# What you are asked to do
Every line from the top of the records below through the one containing "Paymentprovider und Finanzdienstleiste" must be copied exactly, and the pictures must not be.
_ _ _ _
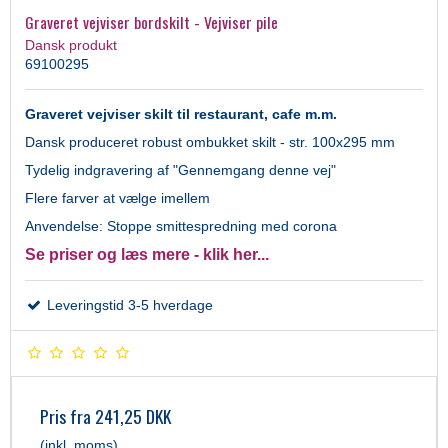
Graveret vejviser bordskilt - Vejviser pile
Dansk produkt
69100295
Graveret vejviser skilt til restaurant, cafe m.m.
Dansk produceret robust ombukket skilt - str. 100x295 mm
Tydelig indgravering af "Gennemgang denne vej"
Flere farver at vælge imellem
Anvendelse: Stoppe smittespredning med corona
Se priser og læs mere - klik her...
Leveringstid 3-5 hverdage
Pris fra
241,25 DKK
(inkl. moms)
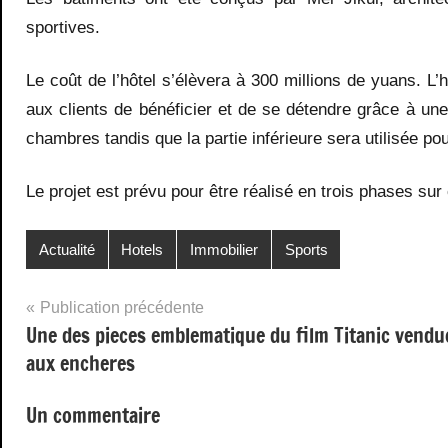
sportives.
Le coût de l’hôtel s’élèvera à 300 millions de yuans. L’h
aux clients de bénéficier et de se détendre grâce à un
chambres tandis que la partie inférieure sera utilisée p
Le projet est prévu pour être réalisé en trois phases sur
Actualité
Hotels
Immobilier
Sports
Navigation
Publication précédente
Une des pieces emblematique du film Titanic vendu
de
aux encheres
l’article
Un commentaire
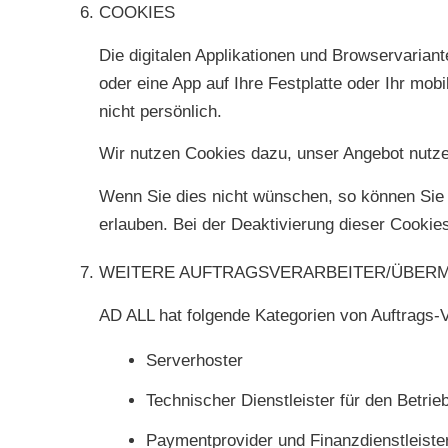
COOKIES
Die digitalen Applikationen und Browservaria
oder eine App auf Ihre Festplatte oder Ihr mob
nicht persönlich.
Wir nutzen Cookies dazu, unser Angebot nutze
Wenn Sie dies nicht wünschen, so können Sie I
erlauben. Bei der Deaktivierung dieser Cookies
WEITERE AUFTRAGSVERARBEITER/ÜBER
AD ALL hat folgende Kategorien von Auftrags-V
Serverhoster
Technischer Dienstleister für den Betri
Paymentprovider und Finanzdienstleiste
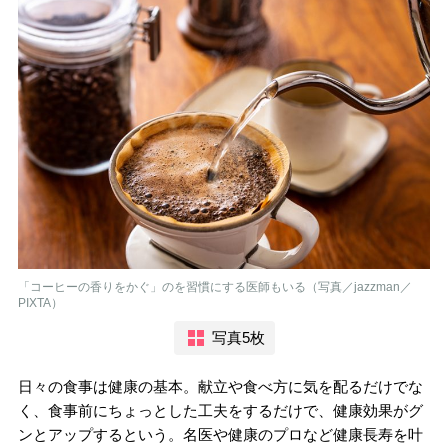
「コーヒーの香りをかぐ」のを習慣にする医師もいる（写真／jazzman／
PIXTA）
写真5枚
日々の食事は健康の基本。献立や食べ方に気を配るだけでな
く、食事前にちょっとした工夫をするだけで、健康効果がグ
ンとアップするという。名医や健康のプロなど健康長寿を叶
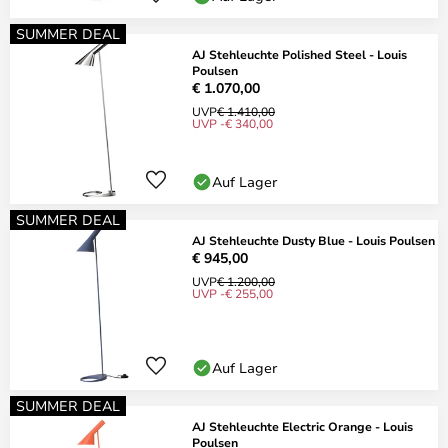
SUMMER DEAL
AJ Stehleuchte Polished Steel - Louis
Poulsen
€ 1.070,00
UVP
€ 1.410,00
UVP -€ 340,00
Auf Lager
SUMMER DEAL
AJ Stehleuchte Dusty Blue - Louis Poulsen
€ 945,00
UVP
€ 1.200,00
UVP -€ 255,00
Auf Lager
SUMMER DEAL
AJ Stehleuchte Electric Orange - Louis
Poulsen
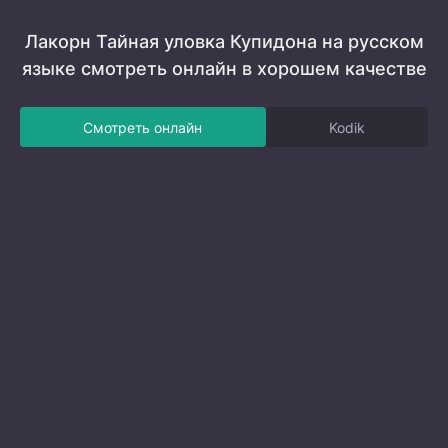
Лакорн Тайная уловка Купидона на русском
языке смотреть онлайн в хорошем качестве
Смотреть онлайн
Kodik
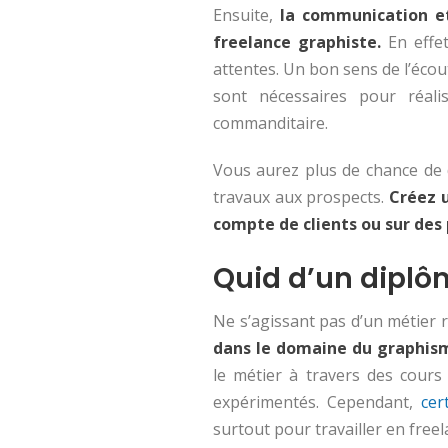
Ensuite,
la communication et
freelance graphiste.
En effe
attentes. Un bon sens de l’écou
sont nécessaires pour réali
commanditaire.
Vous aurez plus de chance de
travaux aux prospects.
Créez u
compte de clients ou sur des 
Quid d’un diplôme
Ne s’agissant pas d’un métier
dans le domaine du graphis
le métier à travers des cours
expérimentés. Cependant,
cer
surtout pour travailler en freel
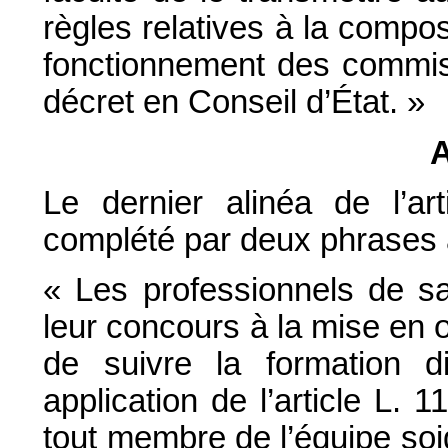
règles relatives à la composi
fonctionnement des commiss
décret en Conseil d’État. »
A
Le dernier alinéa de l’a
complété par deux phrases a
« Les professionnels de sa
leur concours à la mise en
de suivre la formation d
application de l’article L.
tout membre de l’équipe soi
_ _ _ _
# Result of this exercise
Graveret vejviser bordskilt - Vejviser pile
Dansk produkt
69100295
Graveret vejviser skilt til restaurant, cafe m.m.
Dansk produceret robust ombukket skilt - str. 100x295 mm
Tydelig indgravering af "Gennemgang denne vej"
Flere farver at vælge imellem
Anvendelse: Stoppe smittespredning med corona
Se priser og læs mere - klik her...
Leveringstid 3-5 hverdage
Pris fra
241,25 DKK
(inkl. moms)
sportives.
Le coût de l’hôtel s’élèvera à 300 millions de yuans. L’h
aux clients de bénéficier et de se détendre grâce à un
chambres tandis que la partie inférieure sera utilisée p
Le projet est prévu pour être réalisé en trois phases sur
Actualité
Hotels
Immobilier
Sports
Navigation
Publication précédente
Une des pieces emblematique du film Titanic vendu
de
aux encheres
l’article
Un commentaire
COOKIES
Die digitalen Applikationen und Browservaria
oder eine App auf Ihre Festplatte oder Ihr mob
nicht persönlich.
Wir nutzen Cookies dazu, unser Angebot nutze
Wenn Sie dies nicht wünschen, so können Sie I
erlauben. Bei der Deaktivierung dieser Cookies
WEITERE AUFTRAGSVERARBEITER/ÜBER
AD ALL hat folgende Kategorien von Auftrags-V
Serverhoster
Technischer Dienstleister für den Betri
Paymentprovider und Finanzdienstleiste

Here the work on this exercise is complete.